Physical characteristics
- • location: Crowle, Lincolnshire
- • coordinates: 53°36′17″N 0°50′38″W﻿ / ﻿53.6047°N 0.84381°W
- • location: Paupers Pumping Station, Amcotts, Lincolnshire
- • coordinates: 53°37′40″N 0°42′52″W﻿ / ﻿53.6277°N 0.71450°W
- Length: 9 km (5.6 mi)
- Basin size: 42 km^{2} (16 sq mi)

Basin features
- • left: Common Carr Drain, Constable Drain

= Pauper's Drain =

Watercourse in north Lincolnshire, England

Pauper’s Drain is a small tributary of the River Trent in North Lincolnshire, England, and is 9 km (6 miles) long. (Note: Spelling of Pauper's Drain is as shown on Ordnance Survey maps)

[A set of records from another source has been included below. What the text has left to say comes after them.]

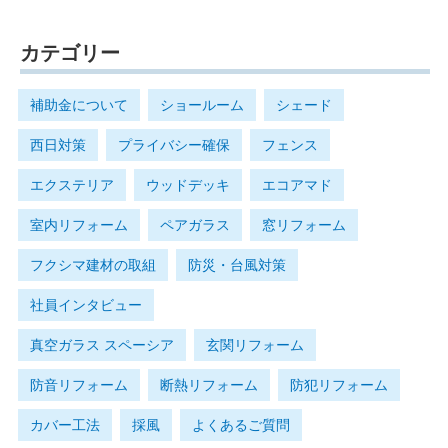
カテゴリー
補助金について
ショールーム
シェード
西日対策
プライバシー確保
フェンス
エクステリア
ウッドデッキ
エコアマド
室内リフォーム
ペアガラス
窓リフォーム
フクシマ建材の取組
防災・台風対策
社員インタビュー
真空ガラス スペーシア
玄関リフォーム
防音リフォーム
断熱リフォーム
防犯リフォーム
カバー工法
採風
よくあるご質問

It has a catchment area of 42 square kilometres(16 square miles) of flat arable, agricultural land to the east of the Isle of Axholme. The start of the drain is the outflow of the Crowle sewage treatment works; from there it flows in an eastwardly direction, south of the village of Eastoft before it reaches the Paupers pumping station at the side of the tidal River Trent, to the north of Amcotts.
The station contains three pumps, which are used to maintain water levels in the drain by discharging water into the Trent as required. A sluice adjacent to the pumping station, also allows water to discharge by gravity during periods of tidal low water.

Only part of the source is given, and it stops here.